= Transcribed page contents =
BEGIN

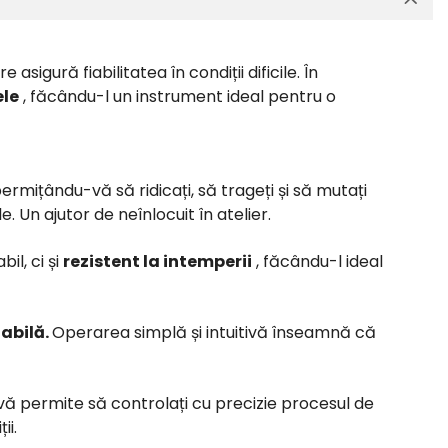
re asigură fiabilitatea în condiții dificile.
În
ele
, făcându-l un instrument ideal pentru o
ermițându-vă să ridicați, să trageți și să mutați
le.
Un ajutor de neînlocuit în atelier.
il, ci și
rezistent la intemperii
, făcându-l ideal
tabilă.
Operarea simplă și intuitivă înseamnă că
 permite să controlați cu precizie procesul de
ii.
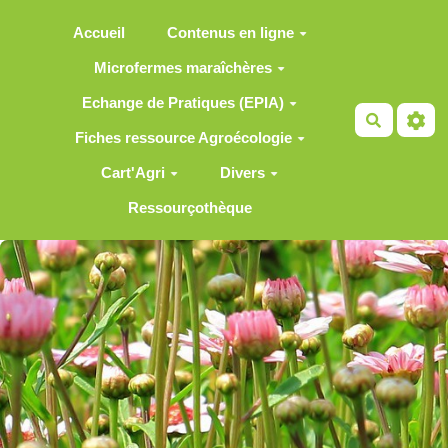
Aller au contenu principal
Accueil
Contenus en ligne
Microfermes maraîchères
Echange de Pratiques (EPIA)
Recherch
Fiches ressource Agroécologie
Cart'Agri
Divers
Ressourçothèque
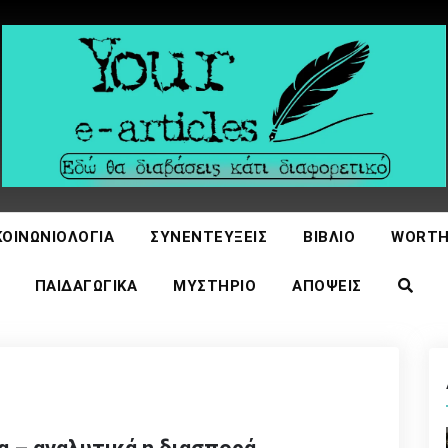
icles
ΚΟΙΝΩΝΙΟΛΟΓΊΑ
ΣΥΝΕΝΤΕΎΞΕΙΣ
ΒΙΒΛΊΟ
WORTH
ΠΑΙΔΑΓΩΓΙΚΆ
ΜΥΣΤΉΡΙΟ
ΑΠΌΨΕΙΣ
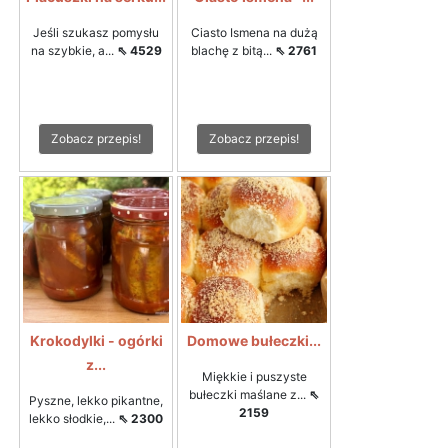
Jeśli szukasz pomysłu
Ciasto Ismena na dużą
na szybkie, a...
⇖ 4529
blachę z bitą...
⇖ 2761
Zobacz przepis!
Zobacz przepis!
Krokodylki - ogórki
Domowe bułeczki...
z...
Miękkie i puszyste
bułeczki maślane z...
⇖
Pyszne, lekko pikantne,
2159
lekko słodkie,...
⇖ 2300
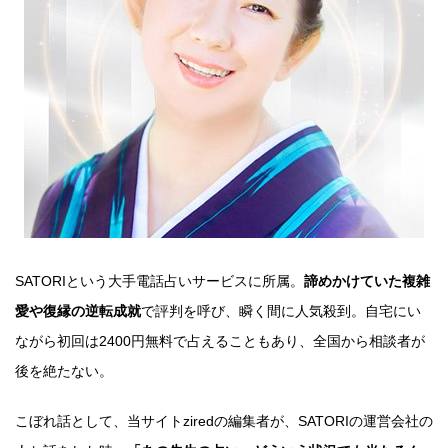
SATORIという大手電話占いサービスに所属。
諦めかけていた複雑
愛や復縁の逆転成就
で評判を呼び、瞬く間に人気殺到。自宅にい
ながら初回は2400円無料で占えることもあり、全国から相談者が
後を絶たない。
こぼれ話として、当サイトziredの編集者が、SATORIの運営会社の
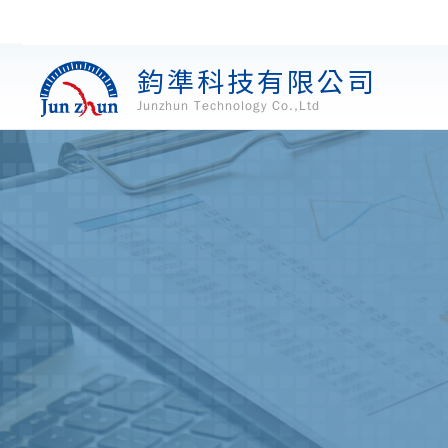
鈞準科技有限公司
Junzhun Technology Co.,Ltd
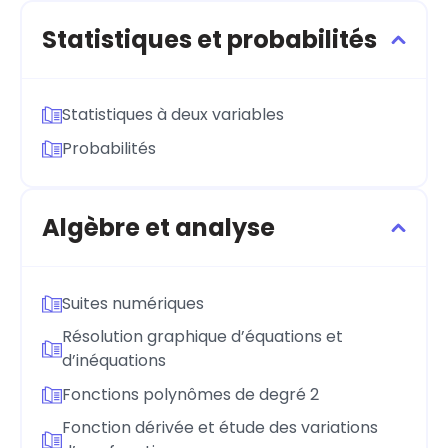
Statistiques et probabilités
Statistiques à deux variables
Probabilités
Algèbre et analyse
Suites numériques
Résolution graphique d’équations et
d’inéquations
Fonctions polynômes de degré 2
Fonction dérivée et étude des variations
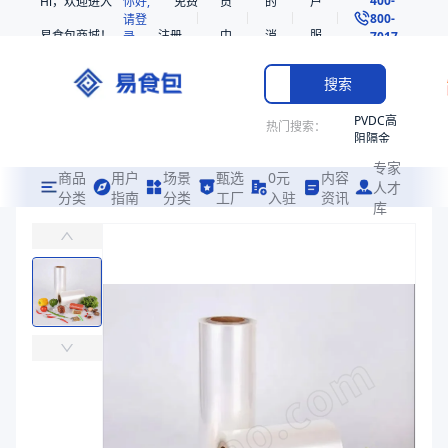
Hi，欢迎进入
你好,
免费
员
的
户
800-
请登
易食包商城！
注册
中
消
服
录
7017
心
息
务
搜索
PVDC高
热门搜索：
阻隔金
枪鱼柳
专家
共挤热
商品
用户
场景
甄选
0元
内容
人才
收缩袋
分类
指南
分类
工厂
入驻
资讯
库
拉伸膜印刷版
PE
易食包（EPAK）专注于拉伸膜印刷版包装，提供详尽的规格参数、实
非阻隔
共挤热
价格：
￥561.2245
收缩袋
221340
商品参数
221360
商品分类
拉伸膜
烤箱袋
主要材质
钢辊
221330
材质
钢辊
SE53
商品图片
热收缩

END

= Your goal =
Go over the data and return every line that includes the word "Statistiques".

= Expected output =
Statistiques et probabilités
Statistiques à deux variables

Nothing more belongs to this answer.